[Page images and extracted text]
★ ★ ★ ★ ★ ★ ★

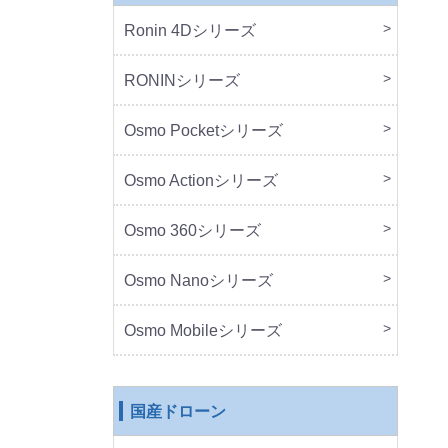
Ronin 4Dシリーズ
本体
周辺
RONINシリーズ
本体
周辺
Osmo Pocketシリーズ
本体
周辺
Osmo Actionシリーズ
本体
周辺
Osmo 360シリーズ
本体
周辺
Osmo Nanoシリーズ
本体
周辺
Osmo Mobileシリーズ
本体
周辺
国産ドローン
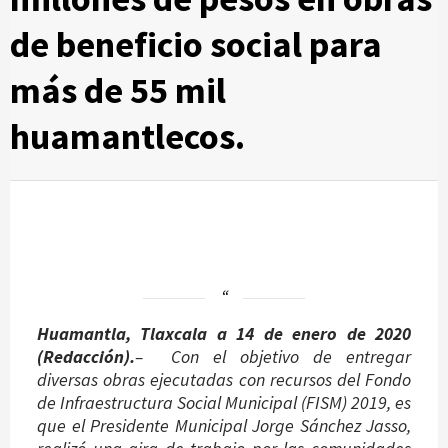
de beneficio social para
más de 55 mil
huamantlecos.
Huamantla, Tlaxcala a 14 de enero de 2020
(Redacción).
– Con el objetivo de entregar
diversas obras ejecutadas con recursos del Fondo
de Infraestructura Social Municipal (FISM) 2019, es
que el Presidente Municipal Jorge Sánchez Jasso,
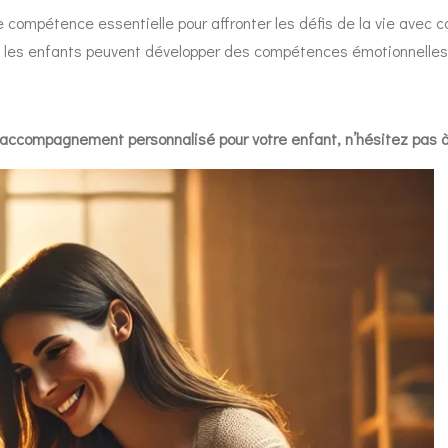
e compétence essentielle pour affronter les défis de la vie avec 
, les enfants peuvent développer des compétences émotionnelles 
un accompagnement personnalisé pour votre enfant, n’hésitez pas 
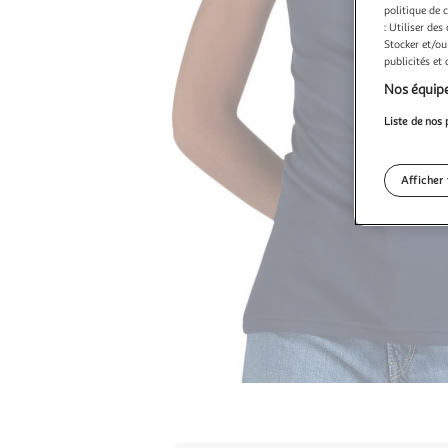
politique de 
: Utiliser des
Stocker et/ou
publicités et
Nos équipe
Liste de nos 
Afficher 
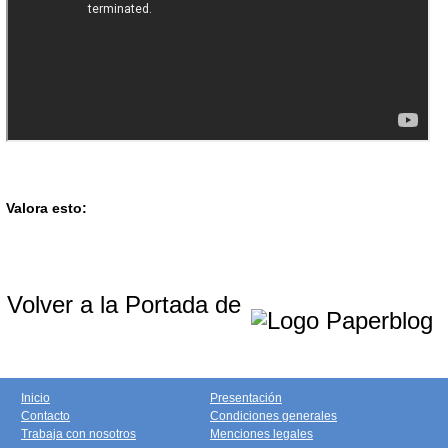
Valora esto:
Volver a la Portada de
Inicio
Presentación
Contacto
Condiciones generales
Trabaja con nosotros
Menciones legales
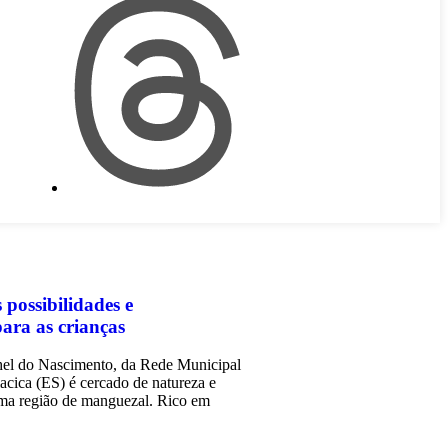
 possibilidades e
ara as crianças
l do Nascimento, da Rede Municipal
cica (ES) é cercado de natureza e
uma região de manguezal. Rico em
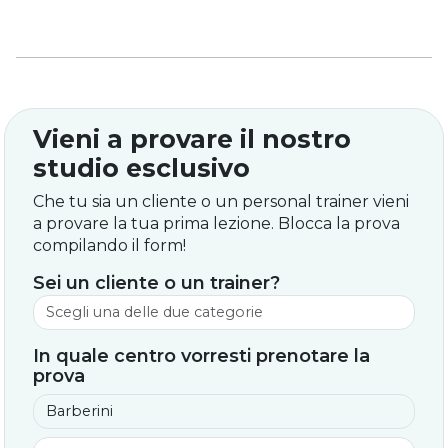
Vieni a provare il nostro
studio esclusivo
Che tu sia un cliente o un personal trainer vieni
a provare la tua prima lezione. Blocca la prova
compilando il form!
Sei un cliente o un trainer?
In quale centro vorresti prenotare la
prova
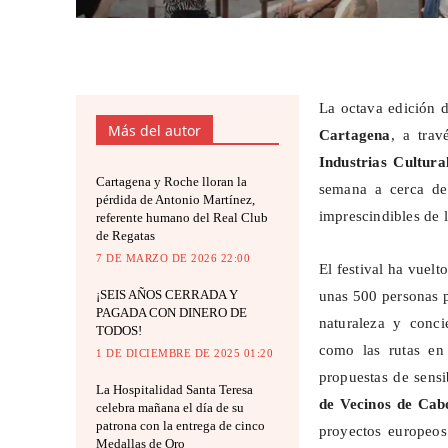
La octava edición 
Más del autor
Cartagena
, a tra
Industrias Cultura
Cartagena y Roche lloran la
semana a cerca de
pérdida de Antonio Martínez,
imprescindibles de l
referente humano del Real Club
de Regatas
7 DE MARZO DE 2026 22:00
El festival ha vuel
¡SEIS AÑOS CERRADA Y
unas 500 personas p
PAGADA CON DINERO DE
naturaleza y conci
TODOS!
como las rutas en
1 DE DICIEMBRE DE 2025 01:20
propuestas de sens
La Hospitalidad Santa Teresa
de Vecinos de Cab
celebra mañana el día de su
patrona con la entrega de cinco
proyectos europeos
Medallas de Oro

★ ★ ★ ★ ★ ★ ★

Line by line, write out the data above exactly, without the pictures.

Ronin 4Dシリーズ
本体
周辺
RONINシリーズ
本体
周辺
Osmo Pocketシリーズ
本体
周辺
Osmo Actionシリーズ
本体
周辺
Osmo 360シリーズ
本体
周辺
Osmo Nanoシリーズ
本体
周辺
Osmo Mobileシリーズ
本体
周辺
国産ドローン
de beneficio social para
más de 55 mil
huamantlecos.
Huamantla, Tlaxcala a 14 de enero de 2020
(Redacción).
– Con el objetivo de entregar
diversas obras ejecutadas con recursos del Fondo
de Infraestructura Social Municipal (FISM) 2019, es
que el Presidente Municipal Jorge Sánchez Jasso,
e compétence essentielle pour affronter les défis de la vie avec 
, les enfants peuvent développer des compétences émotionnelles 
un accompagnement personnalisé pour votre enfant, n’hésitez pas 
politique de 
: Utiliser des
Stocker et/ou
publicités et
Nos équipe
Liste de nos 
Afficher 
Valora esto:
Volver a la Portada de
Inicio
Presentación
Contacto
Condiciones generales
Trabaja con nosotros
Menciones legales
 possibilidades e
ara as crianças
l do Nascimento, da Rede Municipal
cica (ES) é cercado de natureza e
uma região de manguezal. Rico em
Vieni a provare il nostro
studio esclusivo
Che tu sia un cliente o un personal trainer vieni
a provare la tua prima lezione. Blocca la prova
compilando il form!
Sei un cliente o un trainer?
In quale centro vorresti prenotare la
prova
La octava edición 
Más del autor
Cartagena
, a tra
Industrias Cultura
Cartagena y Roche lloran la
semana a cerca de
pérdida de Antonio Martínez,
imprescindibles de l
referente humano del Real Club
de Regatas
7 DE MARZO DE 2026 22:00
El festival ha vuel
¡SEIS AÑOS CERRADA Y
unas 500 personas p
PAGADA CON DINERO DE
naturaleza y conci
TODOS!
como las rutas en
1 DE DICIEMBRE DE 2025 01:20
propuestas de sens
La Hospitalidad Santa Teresa
de Vecinos de Cab
celebra mañana el día de su
patrona con la entrega de cinco
proyectos europeos
Medallas de Oro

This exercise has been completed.